Try it - The answer is to be one number: the count of lines in this listing that have the string "ebenfalls".

==== Records for the task

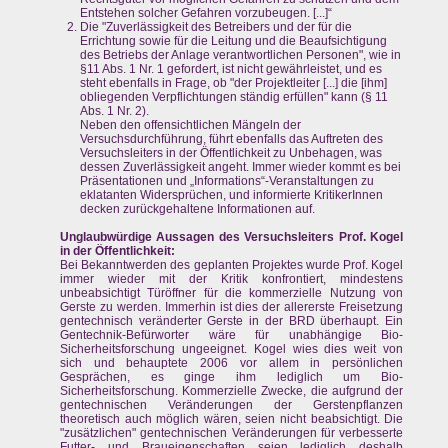
Entstehen solcher Gefahren vorzubeugen. [...]“
Die "Zuverlässigkeit des Betreibers und der für die
Errichtung sowie für die Leitung und die Beaufsichtigung
des Betriebs der Anlage verantwortlichen Personen", wie in
§11 Abs. 1 Nr. 1 gefordert, ist nicht gewährleistet, und es
steht ebenfalls in Frage, ob "der Projektleiter [...] die [ihm]
obliegenden Verpflichtungen ständig erfüllen" kann (§ 11
Abs. 1 Nr. 2).
Neben den offensichtlichen Mängeln der
Versuchsdurchführung, führt ebenfalls das Auftreten des
Versuchsleiters in der Öffentlichkeit zu Unbehagen, was
dessen Zuverlässigkeit angeht. Immer wieder kommt es bei
Präsentationen und „Informations“-Veranstaltungen zu
eklatanten Widersprüchen, und informierte KritikerInnen
decken zurückgehaltene Informationen auf.
Unglaubwürdige Aussagen des Versuchsleiters Prof. Kogel
in der Öffentlichkeit:
Bei Bekanntwerden des geplanten Projektes wurde Prof. Kogel
immer wieder mit der Kritik konfrontiert, mindestens
unbeabsichtigt Türöffner für die kommerzielle Nutzung von
Gerste zu werden. Immerhin ist dies der allererste Freisetzung
gentechnisch veränderter Gerste in der BRD überhaupt. Ein
Gentechnik-Befürworter wäre für unabhängige Bio-
Sicherheitsforschung ungeeignet. Kogel wies dies weit von
sich und behauptete 2006 vor allem in persönlichen
Gesprächen, es ginge ihm lediglich um Bio-
Sicherheitsforschung. Kommerzielle Zwecke, die aufgrund der
gentechnischen Veränderungen der Gerstenpflanzen
theoretisch auch möglich wären, seien nicht beabsichtigt. Die
"zusätzlichen" gentechnischen Veränderungen für verbesserte
Futter- und Braueigenschaften seien lediglich deshalb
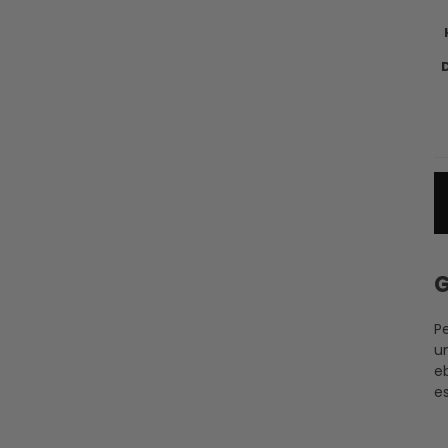
G
Pe
u
eb
es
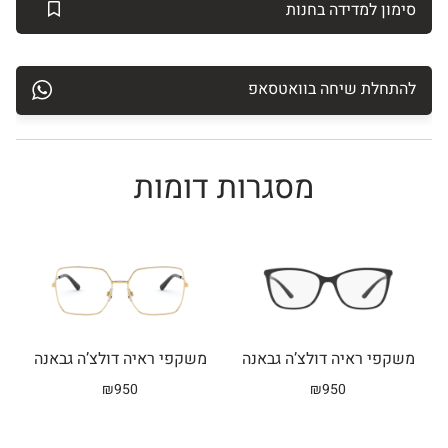
סימון למדידה בחנות
להתחלת שיחה בוואטסאפ
מסגרות דומות
Related products
משקפי ראיה דולצ’ה גבאנה
משקפי ראיה דולצ’ה גבאנה
₪
950
₪
950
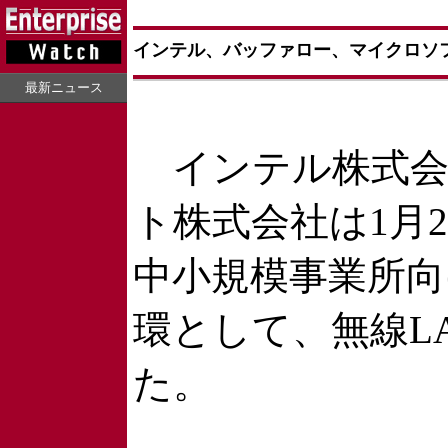
インテル、バッファロー、マイクロソフ
最新ニュース
インテル株式会
ト株式会社は1月
中小規模事業所向け
環として、無線L
た。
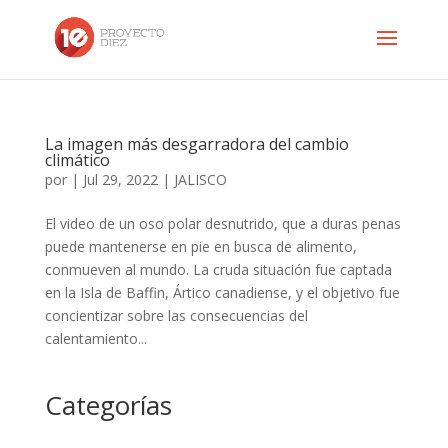
La imagen más desgarradora del cambio
climático
por
|
Jul 29, 2022
|
JALISCO
El video de un oso polar desnutrido, que a duras penas
puede mantenerse en pie en busca de alimento,
conmueven al mundo. La cruda situación fue captada
en la Isla de Baffin, Ártico canadiense, y el objetivo fue
concientizar sobre las consecuencias del
calentamiento...
Categorías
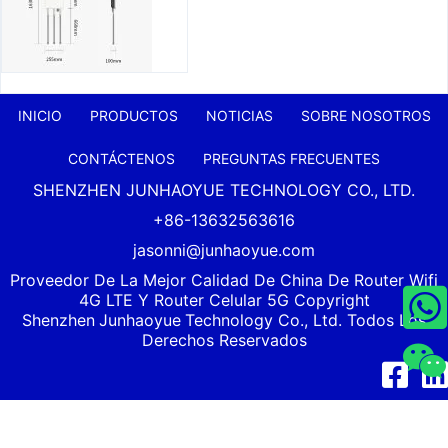
INICIO
PRODUCTOS
NOTICIAS
SOBRE NOSOTROS
CONTÁCTENOS
PREGUNTAS FRECUENTES
SHENZHEN JUNHAOYUE TECHNOLOGY CO., LTD.
+86-13632563616
jasonni@junhaoyue.com
Proveedor De La Mejor Calidad De China De Router Wifi
4G LTE Y Router Celular 5G Copyright
Shenzhen
Junhaoyue
Technology Co., Ltd. Todos Los
Derechos Reservados
Facebook
Link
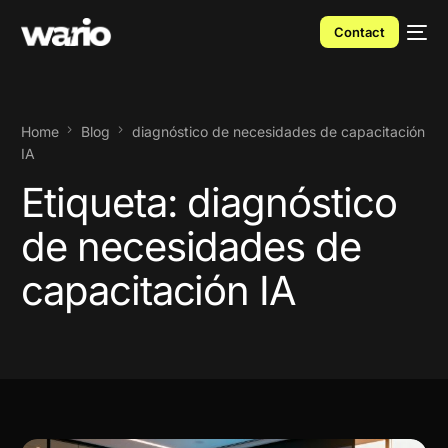
Contact
Home
Blog
diagnóstico de necesidades de capacitación
IA
Etiqueta:
diagnóstico
de necesidades de
capacitación IA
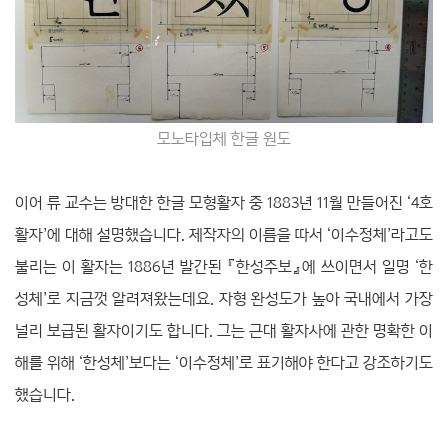
모노타입체 한글 원도
이어 류 교수는 방대한 한글 모형활자 중 1883년 11월 만들어진 ‘4호
활자’에 대해 설명했습니다. 제작자의 이름을 따서 ‘이수정체’라고도
불리는 이 활자는 1886년 발간된 『한성주보』에 쓰이면서 일명 ‘한
성체’로 지금껏 알려져왔는데요. 자형 완성도가 높아 국내에서 가장
널리 보급된 활자이기도 합니다. 그는 근대 활자사에 관한 명확한 이
해를 위해 ‘한성체’보다는 ‘이수정체’로 표기해야 한다고 강조하기도
했습니다.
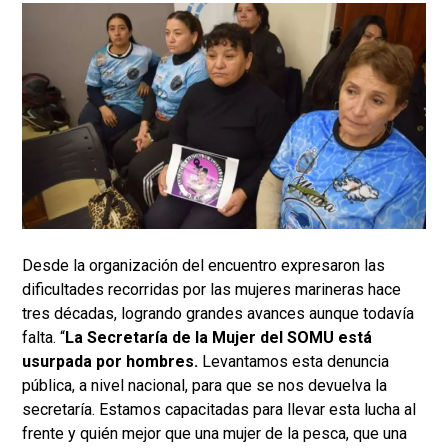
Desde la organización del encuentro expresaron las
dificultades recorridas por las mujeres marineras hace
tres décadas, logrando grandes avances aunque todavía
falta. “
La Secretaría de la Mujer del SOMU está
usurpada por hombres.
Levantamos esta denuncia
pública, a nivel nacional, para que se nos devuelva la
secretaría. Estamos capacitadas para llevar esta lucha al
frente y quién mejor que una mujer de la pesca, que una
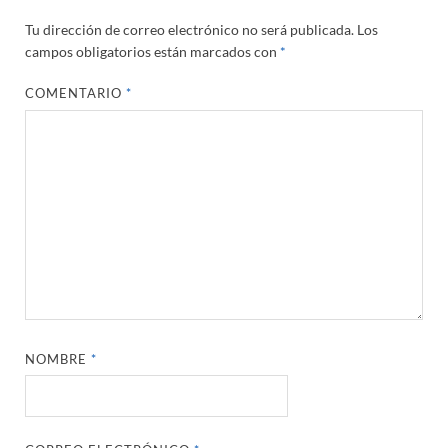
Tu dirección de correo electrónico no será publicada.
Los
campos obligatorios están marcados con
*
COMENTARIO
*
NOMBRE
*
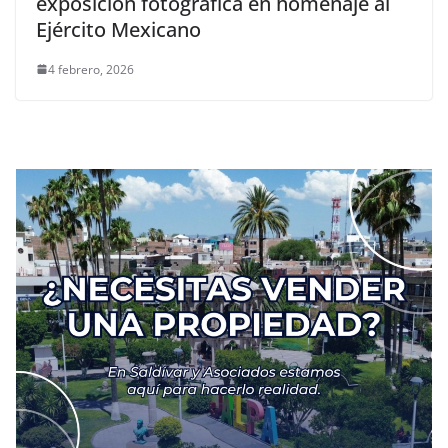
exposición fotográfica en homenaje al
Ejército Mexicano
4 febrero, 2026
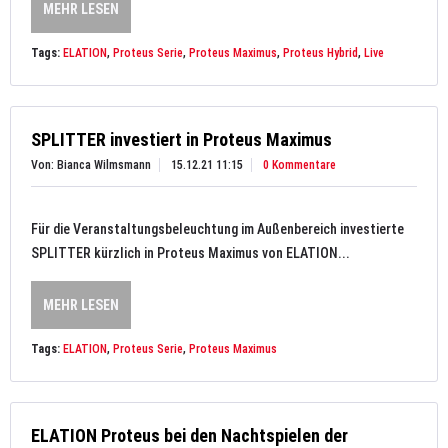
MEHR LESEN
Tags:
ELATION
,
Proteus Serie
,
Proteus Maximus
,
Proteus Hybrid
,
Live
SPLITTER investiert in Proteus Maximus
Von: Bianca Wilmsmann
15.12.21 11:15
0 Kommentare
Für die Veranstaltungsbeleuchtung im Außenbereich investierte
SPLITTER kürzlich in Proteus Maximus von ELATION...
MEHR LESEN
Tags:
ELATION
,
Proteus Serie
,
Proteus Maximus
ELATION Proteus bei den Nachtspielen der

========

Response area - 2